Of course, it’s Texas, so they can’t really do much in the way of gun control even if they want to. As for buybacks, they can. The problem is that a recent memo from none other than Austin police chief Joe Chacon and the city’s director of development proposing options for a local initiative lays out some harsh truths about buybacks.

In response to Council asking for information on a possible gun buyback program, the memo advises against that step.

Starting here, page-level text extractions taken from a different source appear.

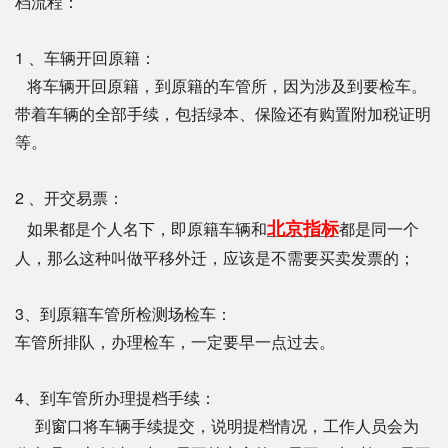
档流程：
1 、车辆开回原籍：
将车辆开回原籍，到原籍的车管所，因为涉及到要检车。
带着车辆的全部手续，包括绿本、保险还有购置附加税证明
等。
2 、开交易票：
北京指标
如果都是个人名下，即原籍车辆和
都是同一个
人，那么这种叫做平移外迁，应该是不需要买卖发票的；
3、到原籍车管所检测场检车：
车管所排队，办理检车，一定要早一点过去。
4、到车管所办理提档手续：
到窗口将车辆手续提交，说明提档情况，工作人员会为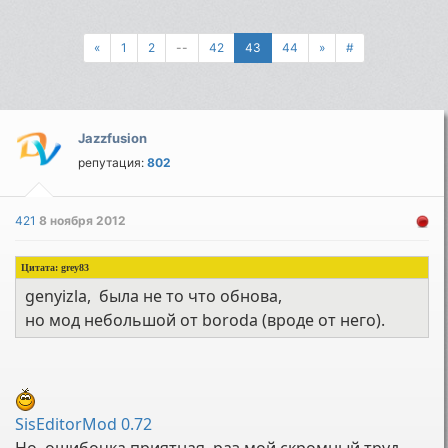
«
1
2
--
42
43
44
»
#
Jazzfusion
репутация:
802
421
8 ноября 2012
Цитата: grey83
genyizla, была не то что обнова,
но мод небольшой от boroda (вроде от него).
SisEditorMod 0.72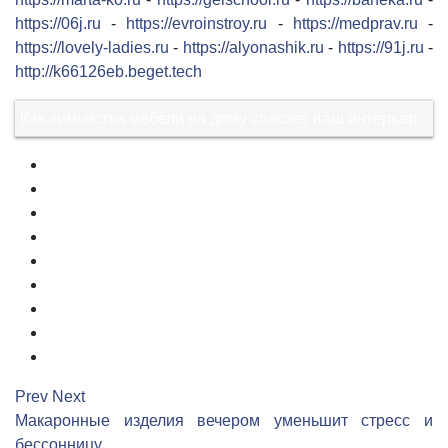
https://06j.ru
-
https://evroinstroy.ru
-
https://medprav.ru
-
https://lovely-ladies.ru
-
https://alyonashik.ru
-
https://91j.ru
-
http://k66126eb.beget.tech
Как химчистка мебели на дому спасает ваш интерьер
1
2
3
4
5
6
7
8
9
Prev
Next
Макаронные изделия вечером уменьшит стресс и
бессонницу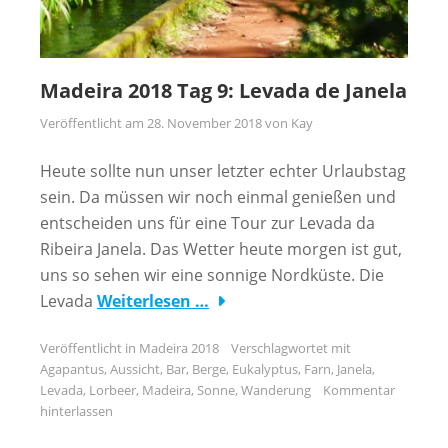
Madeira 2018 Tag 9: Levada de Janela
Veröffentlicht am
28. November 2018
von
Kay
Heute sollte nun unser letzter echter Urlaubstag
sein. Da müssen wir noch einmal genießen und
entscheiden uns für eine Tour zur Levada da
Ribeira Janela. Das Wetter heute morgen ist gut,
uns so sehen wir eine sonnige Nordküste. Die
Levada
Weiterlesen …
Veröffentlicht in
Madeira 2018
Verschlagwortet mit
Agapantus
,
Aussicht
,
Bar
,
Berge
,
Eukalyptus
,
Farn
,
Janela
,
Levada
,
Lorbeer
,
Madeira
,
Sonne
,
Wanderung
Kommentar
hinterlassen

Based on data from a pair of gun buyback programs run by the city in 2010 and 2011, Chacon said another buyback program would likely not have a significant impact on street crime. While the programs, which cost $70,000 total to run, brought in 735 weapons, he said most of the firearms were unwanted guns gifted or bequeathed to family members.

The effectiveness of the programs was possibly undermined by the fact that private buyers set up outside the exchange centers were offering more than the $100 and $200 gift cards the city had available as an incentive.

A no-questions-asked gun surrender program started in 2020 and operated for one quarter before being suspended due to concerns over the Covid-19 pandemic. That program yielded 65 firearms and more than 1,000 rounds of ammunition, but [Chief Joe] Chacon wrote that most of those unwanted guns were unlikely to be involved in the kinds of violent crimes the city is specifically interested in stopping.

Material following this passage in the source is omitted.